A faithful copy without images is required: write out all the records exactly.

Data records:
↓
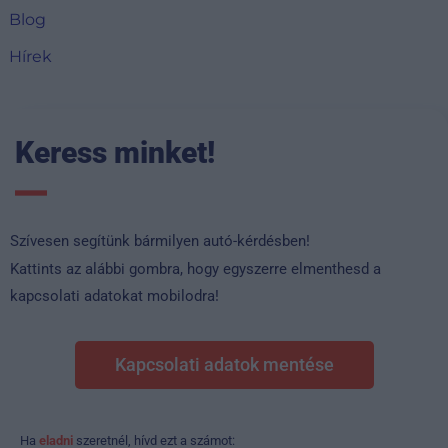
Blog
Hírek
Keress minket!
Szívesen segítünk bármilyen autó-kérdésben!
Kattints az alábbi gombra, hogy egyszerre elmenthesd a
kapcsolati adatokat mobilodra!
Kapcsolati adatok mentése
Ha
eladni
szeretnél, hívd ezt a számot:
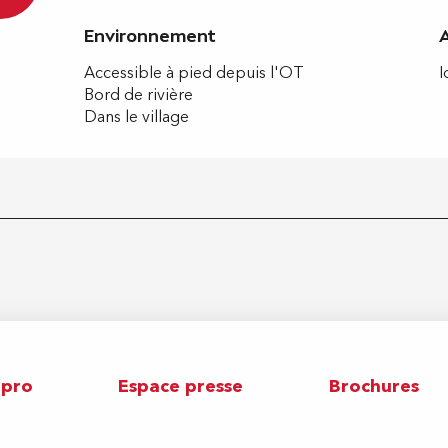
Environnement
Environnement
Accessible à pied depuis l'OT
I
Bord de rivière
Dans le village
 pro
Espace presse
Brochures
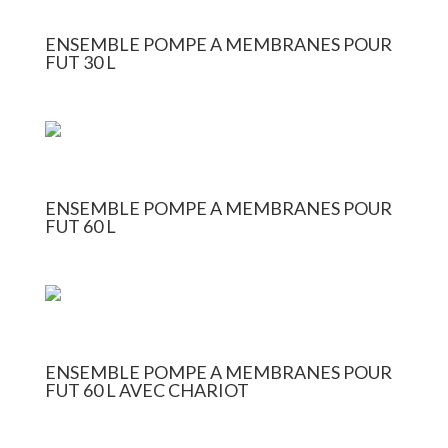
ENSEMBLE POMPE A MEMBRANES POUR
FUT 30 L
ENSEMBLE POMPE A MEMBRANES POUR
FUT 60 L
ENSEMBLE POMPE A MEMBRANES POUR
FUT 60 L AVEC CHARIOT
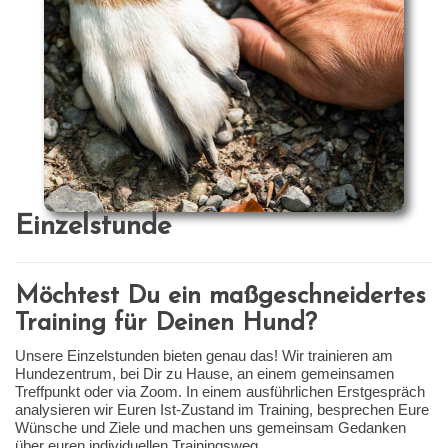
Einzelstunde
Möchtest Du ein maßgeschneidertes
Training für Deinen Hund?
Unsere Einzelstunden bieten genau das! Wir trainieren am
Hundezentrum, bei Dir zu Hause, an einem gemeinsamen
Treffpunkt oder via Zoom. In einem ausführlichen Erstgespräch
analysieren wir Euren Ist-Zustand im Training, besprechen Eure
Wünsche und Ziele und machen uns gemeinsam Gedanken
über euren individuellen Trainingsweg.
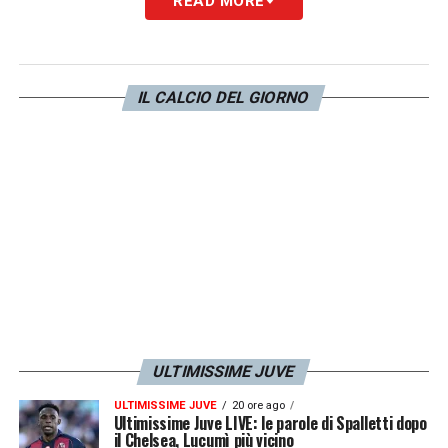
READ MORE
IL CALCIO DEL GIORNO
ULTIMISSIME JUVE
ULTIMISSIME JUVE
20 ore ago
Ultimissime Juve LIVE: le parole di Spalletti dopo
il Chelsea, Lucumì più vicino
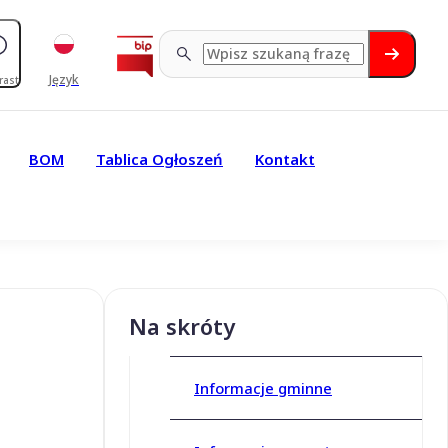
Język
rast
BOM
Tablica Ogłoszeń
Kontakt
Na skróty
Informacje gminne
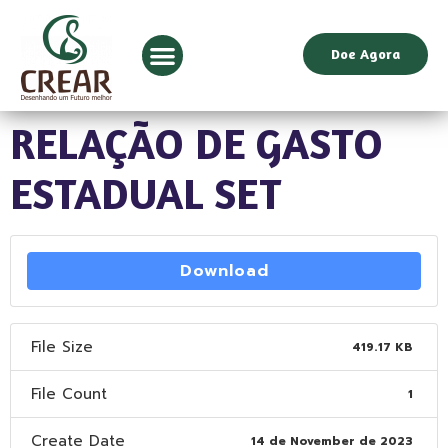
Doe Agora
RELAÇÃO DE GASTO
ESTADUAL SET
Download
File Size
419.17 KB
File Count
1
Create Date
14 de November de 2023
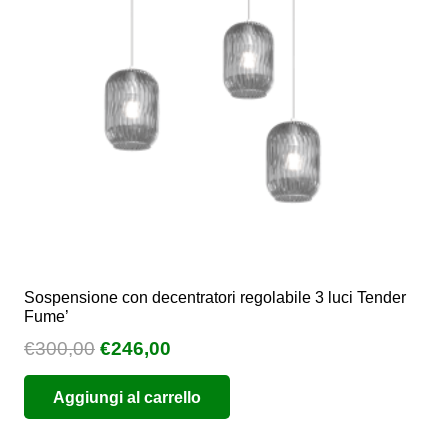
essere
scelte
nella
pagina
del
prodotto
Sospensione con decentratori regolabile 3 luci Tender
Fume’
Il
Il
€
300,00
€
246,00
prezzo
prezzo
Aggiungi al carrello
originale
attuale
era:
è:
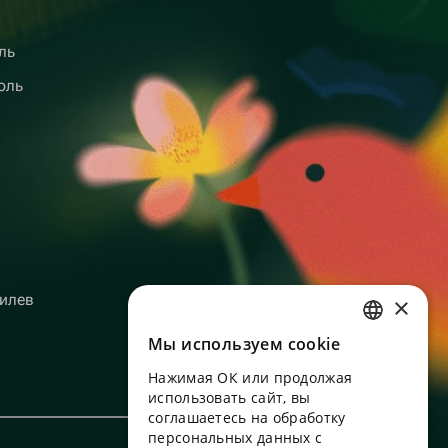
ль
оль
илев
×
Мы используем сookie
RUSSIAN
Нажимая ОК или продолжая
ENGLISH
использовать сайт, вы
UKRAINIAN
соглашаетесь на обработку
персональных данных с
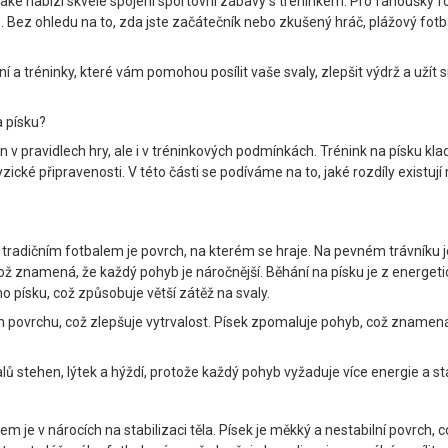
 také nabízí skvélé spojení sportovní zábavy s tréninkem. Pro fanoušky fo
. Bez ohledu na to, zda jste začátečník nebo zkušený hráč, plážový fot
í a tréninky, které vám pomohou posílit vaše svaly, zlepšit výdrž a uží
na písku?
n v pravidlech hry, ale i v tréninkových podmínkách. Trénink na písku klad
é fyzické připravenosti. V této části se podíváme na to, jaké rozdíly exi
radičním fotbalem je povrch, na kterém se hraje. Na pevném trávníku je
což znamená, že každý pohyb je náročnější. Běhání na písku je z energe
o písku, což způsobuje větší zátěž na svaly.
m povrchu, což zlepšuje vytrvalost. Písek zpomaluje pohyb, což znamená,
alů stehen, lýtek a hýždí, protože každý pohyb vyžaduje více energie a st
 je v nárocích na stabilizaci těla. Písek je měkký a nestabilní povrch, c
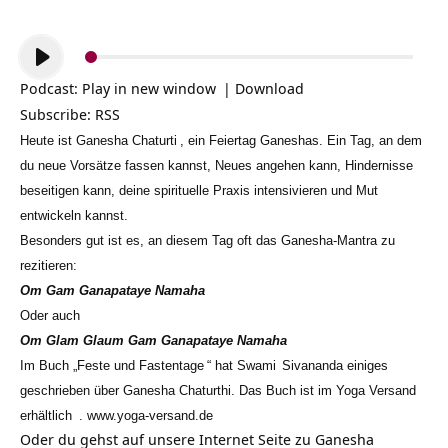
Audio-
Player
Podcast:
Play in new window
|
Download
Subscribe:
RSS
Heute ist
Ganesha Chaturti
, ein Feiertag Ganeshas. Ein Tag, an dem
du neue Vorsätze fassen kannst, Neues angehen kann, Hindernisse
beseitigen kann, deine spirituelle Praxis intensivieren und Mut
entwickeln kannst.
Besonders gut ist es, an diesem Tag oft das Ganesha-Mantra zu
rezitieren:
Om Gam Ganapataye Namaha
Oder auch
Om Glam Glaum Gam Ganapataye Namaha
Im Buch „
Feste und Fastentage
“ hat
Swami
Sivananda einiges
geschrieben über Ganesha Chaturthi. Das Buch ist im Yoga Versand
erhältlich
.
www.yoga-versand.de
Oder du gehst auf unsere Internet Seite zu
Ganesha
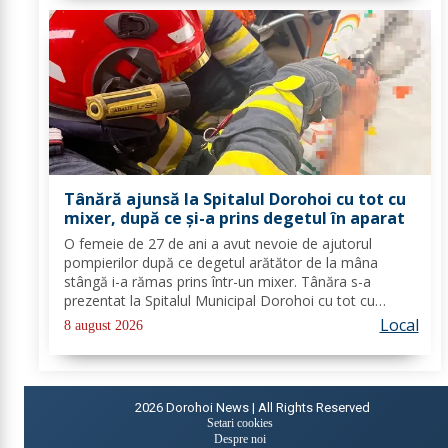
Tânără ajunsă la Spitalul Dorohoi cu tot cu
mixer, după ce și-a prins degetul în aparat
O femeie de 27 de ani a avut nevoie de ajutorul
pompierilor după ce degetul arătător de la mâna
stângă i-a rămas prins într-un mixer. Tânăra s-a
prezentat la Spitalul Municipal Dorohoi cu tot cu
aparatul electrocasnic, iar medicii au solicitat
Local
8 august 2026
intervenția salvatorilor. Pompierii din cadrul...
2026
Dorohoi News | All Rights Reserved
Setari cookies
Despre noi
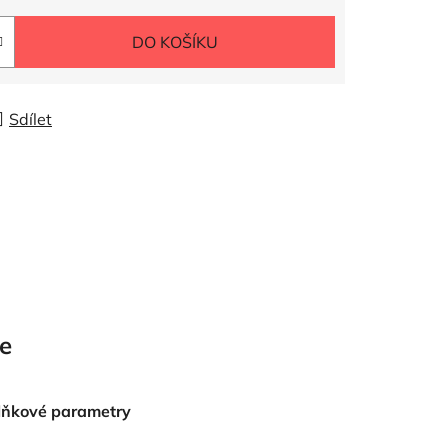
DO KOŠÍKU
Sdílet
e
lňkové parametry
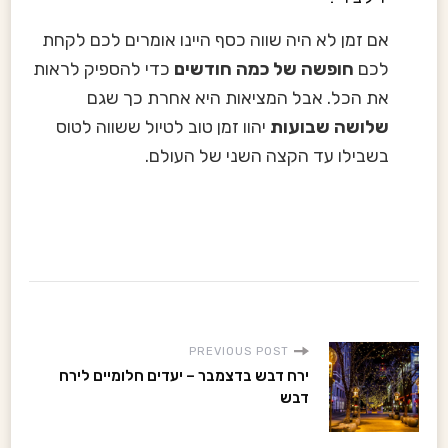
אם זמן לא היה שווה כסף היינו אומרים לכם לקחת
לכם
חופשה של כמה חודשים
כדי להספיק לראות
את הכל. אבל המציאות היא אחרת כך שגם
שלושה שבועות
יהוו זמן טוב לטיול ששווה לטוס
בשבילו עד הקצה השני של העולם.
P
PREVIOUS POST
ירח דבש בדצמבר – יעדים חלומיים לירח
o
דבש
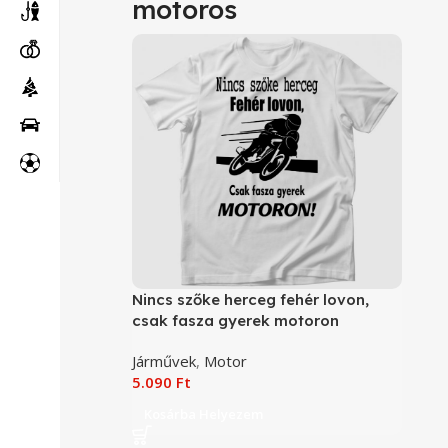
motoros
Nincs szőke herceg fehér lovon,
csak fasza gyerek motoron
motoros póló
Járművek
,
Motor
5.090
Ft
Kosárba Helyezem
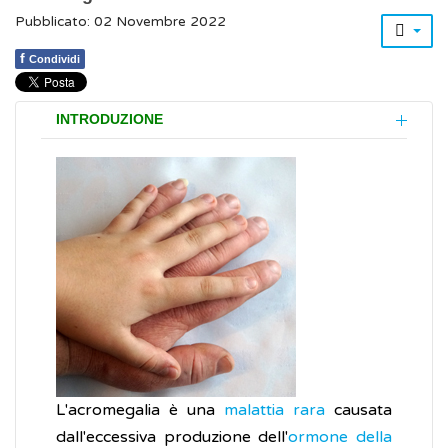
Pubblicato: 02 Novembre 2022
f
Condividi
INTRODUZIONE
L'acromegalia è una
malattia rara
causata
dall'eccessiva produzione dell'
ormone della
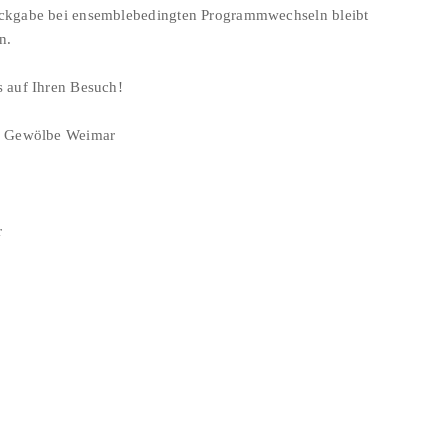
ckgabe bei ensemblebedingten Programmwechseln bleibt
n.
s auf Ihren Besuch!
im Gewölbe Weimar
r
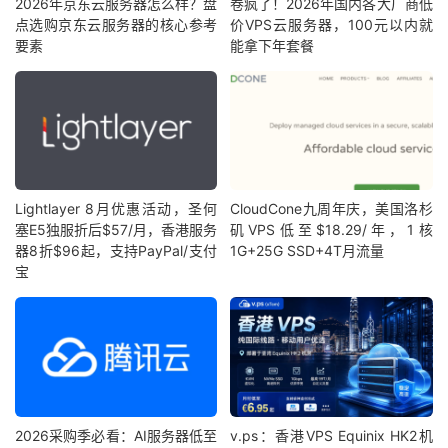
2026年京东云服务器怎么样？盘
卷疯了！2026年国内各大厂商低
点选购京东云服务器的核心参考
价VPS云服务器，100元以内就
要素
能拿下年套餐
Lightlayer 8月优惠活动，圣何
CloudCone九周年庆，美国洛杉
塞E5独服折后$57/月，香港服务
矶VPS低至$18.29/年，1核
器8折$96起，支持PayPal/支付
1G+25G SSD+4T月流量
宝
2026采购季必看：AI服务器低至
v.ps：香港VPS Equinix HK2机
↑
- EXERCISE OUTPUT
Blog
Hírek
Keress minket!
Szívesen segítünk bármilyen autó-kérdésben!
Kattints az alábbi gombra, hogy egyszerre elmenthesd a
kapcsolati adatokat mobilodra!
Kapcsolati adatok mentése
Ha
eladni
szeretnél, hívd ezt a számot:
Environnement
Environnement
Accessible à pied depuis l'OT
I
Bord de rivière
Dans le village
 pro
Espace presse
Brochures
ENSEMBLE POMPE A MEMBRANES POUR
FUT 30 L
ENSEMBLE POMPE A MEMBRANES POUR
FUT 60 L
ENSEMBLE POMPE A MEMBRANES POUR
FUT 60 L AVEC CHARIOT
Einzelstunde
Möchtest Du ein maßgeschneidertes
Training für Deinen Hund?
Unsere Einzelstunden bieten genau das! Wir trainieren am
Hundezentrum, bei Dir zu Hause, an einem gemeinsamen
Treffpunkt oder via Zoom. In einem ausführlichen Erstgespräch
analysieren wir Euren Ist-Zustand im Training, besprechen Eure
Wünsche und Ziele und machen uns gemeinsam Gedanken
über euren individuellen Trainingsweg.
READ MORE
IL CALCIO DEL GIORNO
ULTIMISSIME JUVE
ULTIMISSIME JUVE
20 ore ago
Ultimissime Juve LIVE: le parole di Spalletti dopo
il Chelsea, Lucumì più vicino
Język
rast
BOM
Tablica Ogłoszeń
Kontakt
Na skróty
Informacje gminne
Doe Agora
RELAÇÃO DE GASTO
ESTADUAL SET
Download
File Size
419.17 KB
File Count
1
Create Date
14 de November de 2023
essere
scelte
nella
pagina
del
prodotto
Sospensione con decentratori regolabile 3 luci Tender
Fume’
Il
Il
€
300,00
€
246,00
prezzo
prezzo
Aggiungi al carrello
originale
attuale
era:
è:
ль
оль
илев
×
Мы используем сookie
RUSSIAN
Нажимая ОК или продолжая
ENGLISH
использовать сайт, вы
UKRAINIAN
соглашаетесь на обработку
персональных данных с
 také nabízí skvélé spojení sportovní zábavy s tréninkem. Pro fanoušky fo
. Bez ohledu na to, zda jste začátečník nebo zkušený hráč, plážový fot
í a tréninky, které vám pomohou posílit vaše svaly, zlepšit výdrž a uží
na písku?
n v pravidlech hry, ale i v tréninkových podmínkách. Trénink na písku klad
é fyzické připravenosti. V této části se podíváme na to, jaké rozdíly exi
radičním fotbalem je povrch, na kterém se hraje. Na pevném trávníku je
což znamená, že každý pohyb je náročnější. Běhání na písku je z energe
o písku, což způsobuje větší zátěž na svaly.
m povrchu, což zlepšuje vytrvalost. Písek zpomaluje pohyb, což znamená,
alů stehen, lýtek a hýždí, protože každý pohyb vyžaduje více energie a st
 je v nárocích na stabilizaci těla. Písek je měkký a nestabilní povrch, c
Audio-
Player
Podcast:
Play in new window
|
Download
Subscribe:
RSS
Heute ist
Ganesha Chaturti
, ein Feiertag Ganeshas. Ein Tag, an dem
du neue Vorsätze fassen kannst, Neues angehen kann, Hindernisse
beseitigen kann, deine spirituelle Praxis intensivieren und Mut
entwickeln kannst.
Besonders gut ist es, an diesem Tag oft das Ganesha-Mantra zu
rezitieren:
Om Gam Ganapataye Namaha
Oder auch
Om Glam Glaum Gam Ganapataye Namaha
Im Buch „
Feste und Fastentage
“ hat
Swami
Sivananda einiges
geschrieben über Ganesha Chaturthi. Das Buch ist im Yoga Versand
erhältlich
.
www.yoga-versand.de
Oder du gehst auf unsere Internet Seite zu
Ganesha
Tânără ajunsă la Spitalul Dorohoi cu tot cu
mixer, după ce și-a prins degetul în aparat
O femeie de 27 de ani a avut nevoie de ajutorul
pompierilor după ce degetul arătător de la mâna
stângă i-a rămas prins într-un mixer. Tânăra s-a
prezentat la Spitalul Municipal Dorohoi cu tot cu
aparatul electrocasnic, iar medicii au solicitat
Local
8 august 2026
intervenția salvatorilor. Pompierii din cadrul...
2026
Dorohoi News | All Rights Reserved
Setari cookies
Despre noi
DO KOŠÍKU
Sdílet
e
lňkové parametry
אם זמן לא היה שווה כסף היינו אומרים לכם לקחת
לכם
חופשה של כמה חודשים
כדי להספיק לראות
את הכל. אבל המציאות היא אחרת כך שגם
שלושה שבועות
יהוו זמן טוב לטיול ששווה לטוס
בשבילו עד הקצה השני של העולם.
P
PREVIOUS POST
ירח דבש בדצמבר – יעדים חלומיים לירח
o
דבש
motoros
Nincs szőke herceg fehér lovon,
csak fasza gyerek motoron
motoros póló
Járművek
,
Motor
5.090
Ft
Kosárba Helyezem
Pubblicato: 02 Novembre 2022
f
Condividi
INTRODUZIONE
L'acromegalia è una
malattia rara
causata
dall'eccessiva produzione dell'
ormone della
ckgabe bei ensemblebedingten Programmwechseln bleibt
n.
s auf Ihren Besuch!
im Gewölbe Weimar
r
2026年京东云服务器怎么样？盘
卷疯了！2026年国内各大厂商低
点选购京东云服务器的核心参考
价VPS云服务器，100元以内就
要素
能拿下年套餐
Lightlayer 8月优惠活动，圣何
CloudCone九周年庆，美国洛杉
塞E5独服折后$57/月，香港服务
矶VPS低至$18.29/年，1核
器8折$96起，支持PayPal/支付
1G+25G SSD+4T月流量
宝
2026采购季必看：AI服务器低至
v.ps：香港VPS Equinix HK2机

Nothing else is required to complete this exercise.